I bought some longer DVI cables to clean up my cable management, and I was climbing and stretching to attach one of the cables to the monitor stand and feed it down the vertical mount, and it was a surprisingly difficult task. When I started swapping out the second cable, I realized that I have an articulating monitor stand. All I had to do was swing the monitors out of the way, and I could do almost all of the cable routing from the comfort of my chair!

This also let me take a pretty good photo of the new speaker mounts.

The problem

The power adapters for my QNIX QX2710 monitors aren’t a convenient fit for my monitor stand. They are the sort of adapter with a short length of DC power cable attached to a relatively large power brick. That brick has a port that accepts a standard three-prong PC power cable.

I was hoping to hide both power adapters, but the short DC cable just isn’t long enough to follow the entire length of the monitor mount. My interim solution was to tape a power brick to the top of each arm. This works well enough, and they are hiding between the wall and the monitor. Out of sight and out of mind.

I recently acquired a pair of Altec Lansing VS2421 speakers, and I needed to put them somewhere—preferably hidden out of sight. I thought it would be a good idea to kill two birds with one stone, so I decided to make a combination mount for my speakers and power adapters.

The first design

The first design was not only my largest print so far, but it was also a huge failure. A 150-gram failure—that’s almost 10% of an entire spool of filament!

The speakers have a single keyhole-style mounting hole, and I wanted to be able to lay the speakers down on their backs. That single mounting point wasn’t going to be enough to hold them in place, but it was very easy to leave a hole in the bracket to accept an M3 screw. They do also have a small rectangular notch near the bottom, and it was very easy to print a block of plastic that would fit snugly in that space.

The first design

The distance between these two points was going to make for a very tall mounting bracket, taller than anything I’ve ever printed.

I decided that I was going to design a sort of clamp-shaped bracket that would put the power adapter on top of the monitor arm, and the speaker would sit on top of the mount. I thought this would be a good design because the speakers would be closer to the top of the monitors.

The 12-hour print didn’t go so well. I had some layer separation a couple of hours in, but I let it continue to print anyway. I figured it would be alright if the brackets were a little ugly. I just wanted to see if they would work.

The first failed print

They didn’t work. I don’t know how I measured so badly. The printed part came out to precisely the dimensions I had specified in the OpenSCAD source code, but the channels just weren’t big enough to fit either the power adapters or the monitor arm!

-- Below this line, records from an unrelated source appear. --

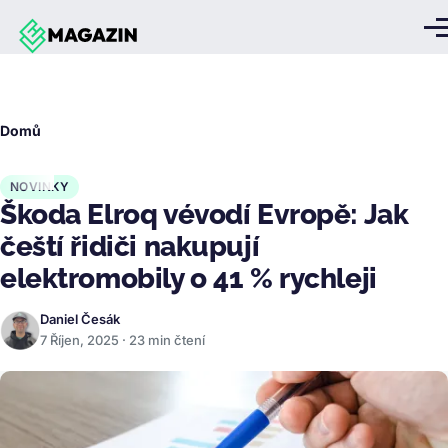
Přejít k hlavnímu obsahu
Me
Drobečková
Domů
navigace
NOVINKY
Škoda Elroq vévodí Evropě: Jak
čeští řidiči nakupují
elektromobily o 41 % rychleji
Daniel Česák
7 Říjen, 2025 · 23 min čtení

I measured both of them again, and my measurements were all way off! I don’t know how I did that. I measured everything at least twice, so I have no good excuse here.

The second attempt

I decided not to print another big, chunky, solid bracket. It took too long, and it was a waste of plastic. This time, I designed a pair of brackets for each speaker: one S-shaped bracket for the M3 screw, and a second bracket for the rectangular stub.

The second design

Instead of placing both the speakers and power adapters above the arms, I ended up hanging the power brick directly behind the arms. I noticed when test-fitting the failed brackets that the speakers could impede the travel of the monitors, and this change of layout allowed me to move the speakers back by almost two inches.

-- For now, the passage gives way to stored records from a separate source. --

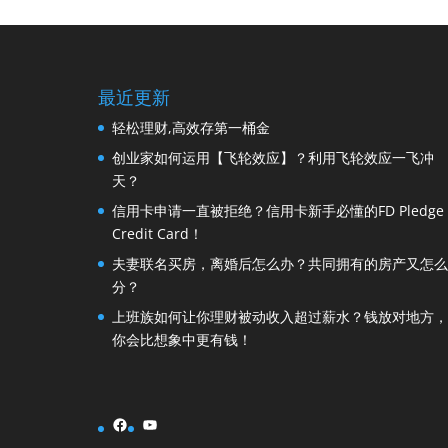
最近更新
轻松理财,高效存第一桶金
创业家如何运用【飞轮效应】？利用飞轮效应一飞冲
天？
信用卡申请一直被拒绝？信用卡新手必懂的FD Pledge
Credit Card！
夫妻联名买房，离婚后怎么办？共同拥有的房产又怎么
分？
上班族如何让你理财被动收入超过薪水？钱放对地方，
你会比想象中更有钱！
Facebook
YouTube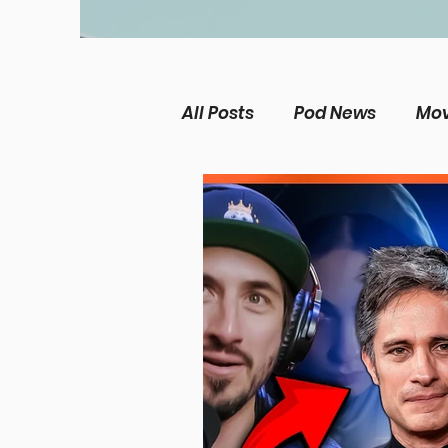
All Posts
Pod News
Mov
The Chosen
Music Ne
Christian living
Women
Theological Issues
Me
Película Cristiana
Mis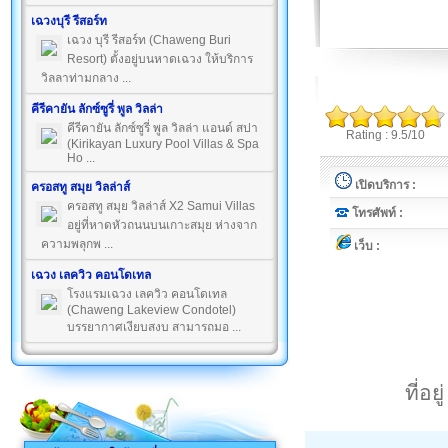
เฉวงบุรี รีสอร์ท
เฉวง บุรี รีสอร์ท (Chaweng Buri
Resort) ตั้งอยู่บนหาดเฉวง ให้บริการ
วิลลาท่ามกลาง ...
คีรีคายัน ลักซ์ซูรี่ พูล วิลล่า
คีรีคายัน ลักซ์ซูรี่ พูล วิลล่า แอนด์ สปา
Rating : 9.5/10
(Kirikayan Luxury Pool Villas & Spa
Ho ...
เปิดบริการ :
ครอสทู สมุย วิลล่าส์
ครอสทู สมุย วิลล่าส์ X2 Samui Villas
โทรศัพท์ :
อยู่ที่หาดหัวถนนบนเกาะสมุย ห่างจาก
ความพลุกพ ...
เว็บ :
เฉวง เลควิว คอนโดเทล
โรงแรมเฉวง เลควิว คอนโดเทล
(Chaweng Lakeview Condotel)
บรรยากาศเงียบสงบ สามารถมอ ...
ที่อ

This was a simple design, and it only took me about 15 minutes to go from an empty OpenSCAD source file to a working STL file. That even includes the time it took to look up how to create a function in OpenSCAD. I’m pretty excited. It seems like my skills are improving!

I printed two sets of these brackets, and they are currently doing their job.

The brackets aren’t perfect, but they’re good enough

I’m very happy with how the mounting points on the speakers meet up with the brackets. I’m not all that happy about how well they hold up the power adapters.

The brackets doing their job

The spacing for the speaker mounts has to be very precise, and those two mounting points barely fit on one section of the monitor arm. I was lazy. I knew that if I made the brackets narrow enough that the same set of brackets would work for both sides. I didn’t want to have to mirror the parts.

This wasn’t the best choice. The brackets are a little too narrow and a bit too far apart to comfortably hold the power adapters. The power adapters only have to be nudged a bit before they start to fall through the center.

I’m not terribly worried about this, though. The cable management keeps things from moving around, and all this stuff is behind the monitors where I’ll never see it.